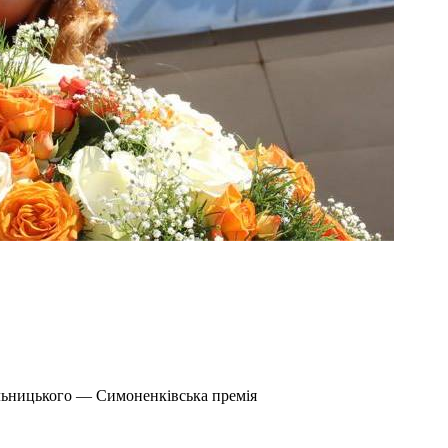
ельницького — Симоненківська премія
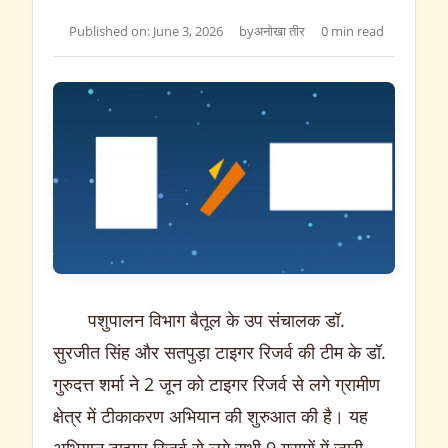
Published on: June 3, 2026
by
अनोखा तीर
0 min read
पशुपालन विभाग बैतूल के उप संचालक डॉ.
सुरजीत सिंह और सतपुड़ा टाइगर रिजर्व की टीम के डॉ.
गुरुदत्त शर्मा ने 2 जून को टाइगर रिजर्व से लगे ग्रामीण
क्षेत्र में टीकाकरण अभियान की शुरुआत की है। यह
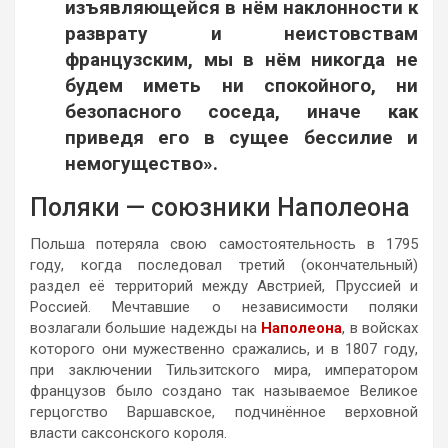
изъявляющейся в нём наклонности к
разврату и неистовствам
французским, мы в нём никогда не
будем иметь ни спокойного, ни
безопасного соседа, иначе как
приведя его в сущее бессилие и
немогущество».
Поляки — союзники Наполеона
Польша потеряла свою самостоятельность в 1795
году, когда последовал третий (окончательный)
раздел её территорий между Австрией, Пруссией и
Россией. Мечтавшие о независимости поляки
возлагали большие надежды на
Наполеона
, в войсках
которого они мужественно сражались, и в 1807 году,
при заключении Тильзитского мира, императором
французов было создано так называемое Великое
герцогство Варшавское, подчинённое верховной
власти саксонского короля.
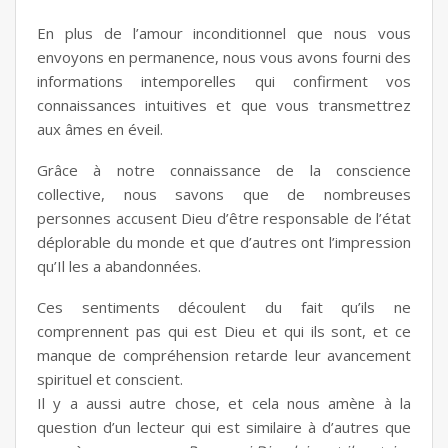
En plus de l’amour inconditionnel que nous vous
envoyons en permanence, nous vous avons fourni des
informations intemporelles qui confirment vos
connaissances intuitives et que vous transmettrez
aux âmes en éveil.
Grâce à notre connaissance de la conscience
collective, nous savons que de nombreuses
personnes accusent Dieu d’être responsable de l’état
déplorable du monde et que d’autres ont l’impression
qu’Il les a abandonnées.
Ces sentiments découlent du fait qu’ils ne
comprennent pas qui est Dieu et qui ils sont, et ce
manque de compréhension retarde leur avancement
spirituel et conscient.
Il y a aussi autre chose, et cela nous amène à la
question d’un lecteur qui est similaire à d’autres que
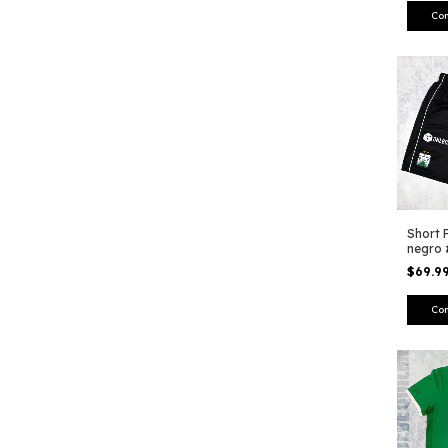
Co
Short 
negro 
$69.9
Co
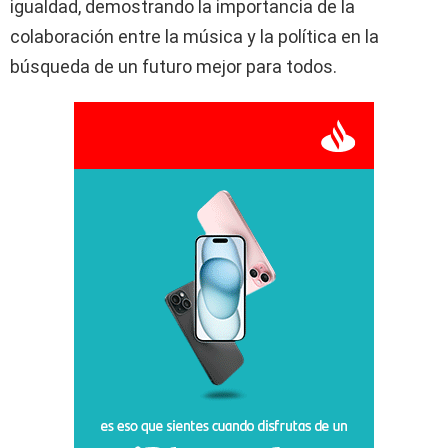
igualdad, demostrando la importancia de la
colaboración entre la música y la política en la
búsqueda de un futuro mejor para todos.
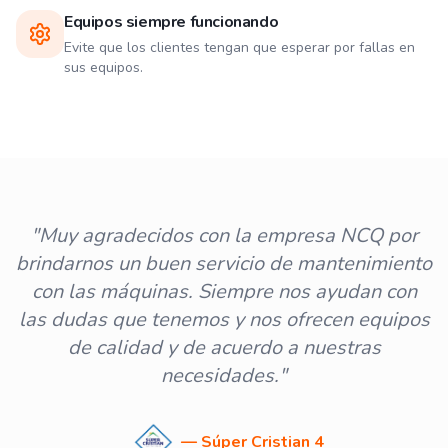
Equipos siempre funcionando
Evite que los clientes tengan que esperar por fallas en
sus equipos.
"Muy agradecidos con la empresa NCQ por
brindarnos un buen servicio de mantenimiento
con las máquinas. Siempre nos ayudan con
las dudas que tenemos y nos ofrecen equipos
de calidad y de acuerdo a nuestras
necesidades."
— Súper Cristian 4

> **What this task involves**:
Only the pictures in the listing above get left out; print everything else exactly.

> **Answer space**:
ельницького — Симоненківська премія
Published on: June 3, 2026
by
अनोखा तीर
0 min read
पशुपालन विभाग बैतूल के उप संचालक डॉ.
सुरजीत सिंह और सतपुड़ा टाइगर रिजर्व की टीम के डॉ.
गुरुदत्त शर्मा ने 2 जून को टाइगर रिजर्व से लगे ग्रामीण
क्षेत्र में टीकाकरण अभियान की शुरुआत की है। यह
изъявляющейся в нём наклонности к
разврату и неистовствам
французским, мы в нём никогда не
будем иметь ни спокойного, ни
безопасного соседа, иначе как
приведя его в сущее бессилие и
немогущество».
Поляки — союзники Наполеона
Польша потеряла свою самостоятельность в 1795
году, когда последовал третий (окончательный)
раздел её территорий между Австрией, Пруссией и
Россией. Мечтавшие о независимости поляки
возлагали большие надежды на
Наполеона
, в войсках
которого они мужественно сражались, и в 1807 году,
при заключении Тильзитского мира, императором
французов было создано так называемое Великое
герцогство Варшавское, подчинённое верховной
власти саксонского короля.
En plus de l’amour inconditionnel que nous vous
envoyons en permanence, nous vous avons fourni des
informations intemporelles qui confirment vos
connaissances intuitives et que vous transmettrez
aux âmes en éveil.
Grâce à notre connaissance de la conscience
collective, nous savons que de nombreuses
personnes accusent Dieu d’être responsable de l’état
déplorable du monde et que d’autres ont l’impression
qu’Il les a abandonnées.
Ces sentiments découlent du fait qu’ils ne
comprennent pas qui est Dieu et qui ils sont, et ce
manque de compréhension retarde leur avancement
spirituel et conscient.
Il y a aussi autre chose, et cela nous amène à la
question d’un lecteur qui est similaire à d’autres que
Co
Short 
negro 
$69.9
Co
igualdad, demostrando la importancia de la
colaboración entre la música y la política en la
búsqueda de un futuro mejor para todos.
Equipos siempre funcionando
Evite que los clientes tengan que esperar por fallas en
sus equipos.
"Muy agradecidos con la empresa NCQ por
brindarnos un buen servicio de mantenimiento
con las máquinas. Siempre nos ayudan con
las dudas que tenemos y nos ofrecen equipos
de calidad y de acuerdo a nuestras
necesidades."
— Súper Cristian 4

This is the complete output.